“In the evening, after dinner: ‘I fought my way in. His name was Banier—Banier—Banier. The sword was lying on a table by a written scheme of defence. Oh, my head! Banier had a plan written out for defence of the fortress. It was lying on the table, and his sword was by it.... Look! I have tried to tell you what you can verify.’”

Mr. Wedgwood reports his verification as follows:—

“When I came to verify the messages of Planchette, I speedily found that Col. Gurwood, the editor of the duke’s dispatches, led the forlorn hope at the storming of Ciudad Rodrigo in 1812 (note Planchette’s error in date), and received a wound in his skull from a musket-ball, ‘which affected him for the remainder of his life,’ (Annual Register, 1845). In recognition of the bravery shown on that occasion, he received a grant of arms in 1812, registered in the College of Arms as having been passed ‘upon the narrative that he (Capt. G.) had led the forlorn hope at Ciudad Rodrigo, and that after the storming of the fortress the Duke of Wellington presented him with the sword of the governor who had been taken prisoner by Capt. Gurwood.’”

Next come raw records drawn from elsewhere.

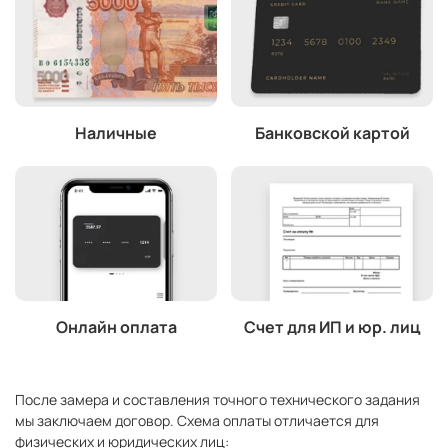
Наличные
Банковской картой
Онлайн оплата
Счет для ИП и юр. лиц
После замера и составления точного технического задания
мы заключаем договор. Схема оплаты отличается для
физических и юридических лиц:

The services thus specified were symbolized in the crest, described in the “Book of Family Crests”: “Out of a mural coronet, a castle ruined in the centre, and therefrom an arm in armor embowed, holding a cimeter.”

It was evidently this crest that Planchette was trying to sketch. The Annual Register of 1845 also confirms Planchette’s assertion that Col. Gurwood killed himself on Christmas Day of that year, and adds: “It is thought that this laborious undertaking (editing the dispatches) produced a relaxation of the nervous system and consequent depression of spirits. In a fit of despondency the unfortunate gentleman terminated his life.” Compare Planchette: “Pen was too much for me after the wound.”

Here are described four instances of automatic writing by means of Planchette. Two of these cases were reported to Mr. Myers, who has thoroughly canvassed them as regards their authenticity, as well as the ability and good faith of the persons concerned, both in the writing and reporting; and he has made use of them in his own able argument upon the same subject.

In the other cases the messages were written under my own observation, my own hands also being upon the board. In the case of Mr. and Mrs. Newnham the intelligence which furnished the messages disclaimed altogether the aid of any spirit except “wife’s spirit,” which did “unconsciously guide.” In the case reported by Mr. Wedgwood and Mrs. R., the intelligence distinctly claimed to be from Col. John Gurwood, who had died nearly fifty years before. In my own cases, in that written with the co-operation of my friend’s school-girl daughter, the intelligence claimed to be that of Peter Stuyvesant, while in those written with Miss V., various names were given, none of which was recognized as belonging to a person of whom we had ever had any knowledge, and all bore abundant evidence of being fictitious. One, indeed, professed to be “Beecher,” and declined to give an opinion on the prospective trotting qualities of a colt, on the ground that he was “no horseman”; and in our later experiments, when closely questioned, it distinctly stated that the intelligence came from the mind of Miss V. herself.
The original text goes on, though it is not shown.